Key for data collection

This vignette documents the fields and values found in the “article_evaluations” sheet in the “article_notes” Google Sheets workbook, https://docs.google.com/spreadsheets/d/19gXobV4oPZeWZiQJAPNIrmqpfGQtpapXWcSxaXRw1-M/edit#gid=1699540381

Autogenerated values

In the reproducibility score there are two parts, one part is automatically generated, as much as possible, using the article DOI to retrieve the reference.

The articles’ DOIs are looked up manually by Adam and assigned in the “article_notes” sheet in the googlesheets document, doi.

The five-year impact factor, IF_5year for each journal was recorded in a separate sheet in the workbook.

Other items including journal, year, and contains_page are auto-generated by the “Assigning Articles” vignette.

“journal”

Auto-generated in “Assigning Articles”

Name of journal

Entered as character string in title case

“year”

Auto-generated in Assigning Articles

Year the article was published

Entered as a 4-digit number.

“contains_page”

Auto-generated in Assigning Articles

Randomly selected page number which is used to select article for evaluation. The article is selected if it contains this page number in its page range.

“assignee”

Auto-generated in Assigning Articles

Randomly assigned evaluator selected from Adam, Emerson, Nik or Zach and assigned to a particular article (row)

Manually entered metadata

“doi”

Articles are looked up by Adam using the “article_notes” sheet in googlesheets. The DOI is entered as a character string or left as NA if one is not provided.
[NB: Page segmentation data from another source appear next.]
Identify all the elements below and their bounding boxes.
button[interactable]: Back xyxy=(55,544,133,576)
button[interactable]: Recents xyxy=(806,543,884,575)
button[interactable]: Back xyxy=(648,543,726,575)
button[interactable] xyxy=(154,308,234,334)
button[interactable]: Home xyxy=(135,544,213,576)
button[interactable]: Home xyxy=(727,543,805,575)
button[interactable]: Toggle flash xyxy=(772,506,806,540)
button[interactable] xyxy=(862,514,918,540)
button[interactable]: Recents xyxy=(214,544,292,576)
Entered as a character string.

“comments”

Comments column, Adam has used this to enter comments regarding article selection in cases where the contains_page number does not align with our criteria. Can be used by evaluator for other comments on the article when evaluating.

Entered as a character string.

“IF_5year”

Nik has looked up and provided the five-year impact factor for each journal and entered it in the “article_notes”.
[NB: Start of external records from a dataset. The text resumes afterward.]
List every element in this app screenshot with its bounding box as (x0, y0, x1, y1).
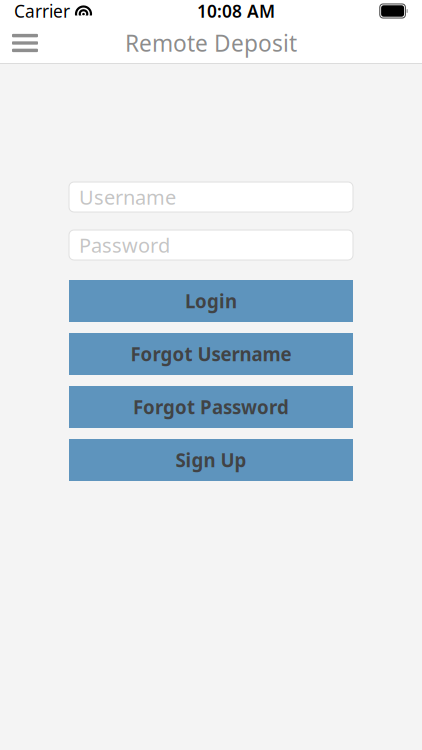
button[interactable]: Menu (3, 22, 47, 64)
staticText: Forgot Password (133, 395, 289, 419)
staticText: Remote Deposit (125, 28, 297, 58)
staticText: Forgot Username (130, 342, 292, 366)
staticText: 10:08 AM (197, 0, 275, 22)
staticText: Carrier (14, 0, 70, 22)
staticText: Sign Up (176, 448, 246, 472)
button[interactable]: Login (69, 280, 353, 322)
button[interactable]: Forgot Password (69, 386, 353, 428)
staticText: Login (185, 289, 237, 313)
staticText: Password (79, 232, 170, 258)
button[interactable]: Forgot Username (69, 333, 353, 375)
staticText: Username (79, 184, 176, 210)
button[interactable]: Sign Up (69, 439, 353, 481)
Entered as a decimal value.

Evaluation of reproducibility

“open”

Note that this was collected but not used in final analysis because it was likely to change over the time-period which was looked at

Whether the journal is open-access or not

Entered as TRUE/FALSE/BOTH

“repro_inst”

Note that this was collected but not used in final analysis because it was likely to change over the time-period which was looked at

Does the journal have guidelines for reproducibility?

  • 0 - Not mentioned

  • 1 - At least a suggestion to put data online, but not details on how/where

  • 2 - Detailed instructions on where to place data

  • 3 - Detailed instructions on where to place data and code

“art_class”

Note that this was collected but not used in final analysis

What kind of research the article describes

One or more of the following:

  • Fundamental

  • Applied

Entered as an R vector object in comma-separated list with spaces.

For example: Applied or Fundamental

“molecular”

Note that this was collected but not used in final analysis

Was the article primarily focused on using or developing molecular methods?

Entered as TRUE or FALSE.

“comp_mthds_avail”

Score of computational methods documentation.
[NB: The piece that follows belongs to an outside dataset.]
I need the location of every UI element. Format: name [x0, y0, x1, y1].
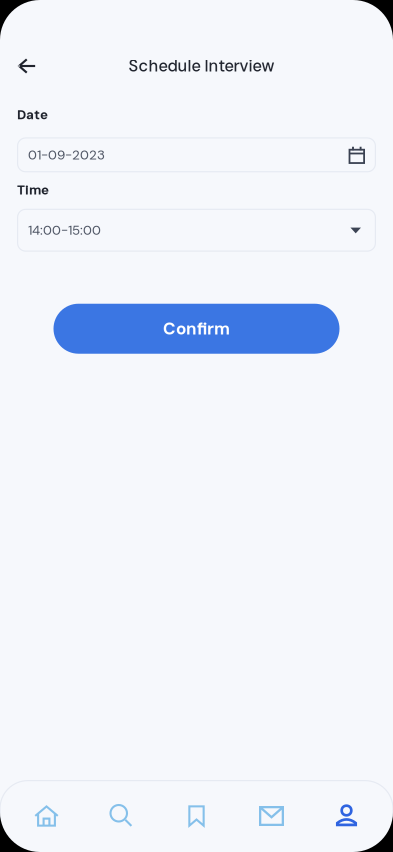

Are the computational methods used readily available, e.g., R, SAS, Python scripts are shared?

Entered as a number between 0 and 3. Assign the lowest score possible, i.e., if some methods are available but not all, then the score is 0.

  • 0 - Not available and not mentioned in publication.

  • 1 - Available upon request to author.

  • 2 - Online, but inconvenient/non-permanent, e.g., login necessary, pay wall, FTP server, personal lab website.

  • 3 - Freely available online to anonymous users for foreseeable future, e.g. archived using Zenodo, dataverse or university library or some other proper archiving system.

  • NA - No computational methods were used that can be shared, i.e., there is no statistical analysis or figures that were prepared. For example, a molecular study used proprietary software for the experiment imaging and only gel images are included in the article. Then there are no computational methods to be shared.

In the case of multiple methods where some are available and some are not, score using the lowest value.

“software_avail”

Note that this was collected but not used in final analysis

Score of software availability.

Entered as a number between 0 and 3. The score should be assigned for the paper on the basis of the lowest-scoring software that was used/cited.

  • 0 - Not available or not mentioned in the publication.

  • 1 - Uses expensive proprietary software or requires getting a quote, e.g., ArcGIS standard is 7000 USD, Minitab is 1610 USD.

  • 2 - Uses proprietary software that most individuals can afford, e.g., Excel as a part of Microsoft365 is <100USD/year or freely available non-OSS software. SAS is rated at 2 due to the “SAS on Demand for Academics” cloud-hosted version. MEGA is free to download but is not open-source and cannot be redistributed, so is rated at 2.

  • 3 - Uses entirely free and open source software (FOSS), e.g., R, Julia, Python, QGIS.

  • NA - No software was used in the research that can be determined as the article is written.

“software_cite”

Note that this was collected but not used in final analysis

Score of citations for software used.

Entered as a number between 0 and 3. Assign the lowest score possible, i.e., if some software was cited but not all, then the score is 0.

  • 0 - not mentioned.

  • 1 - Software mentioned by name only.

  • 2 - Software cited with version number.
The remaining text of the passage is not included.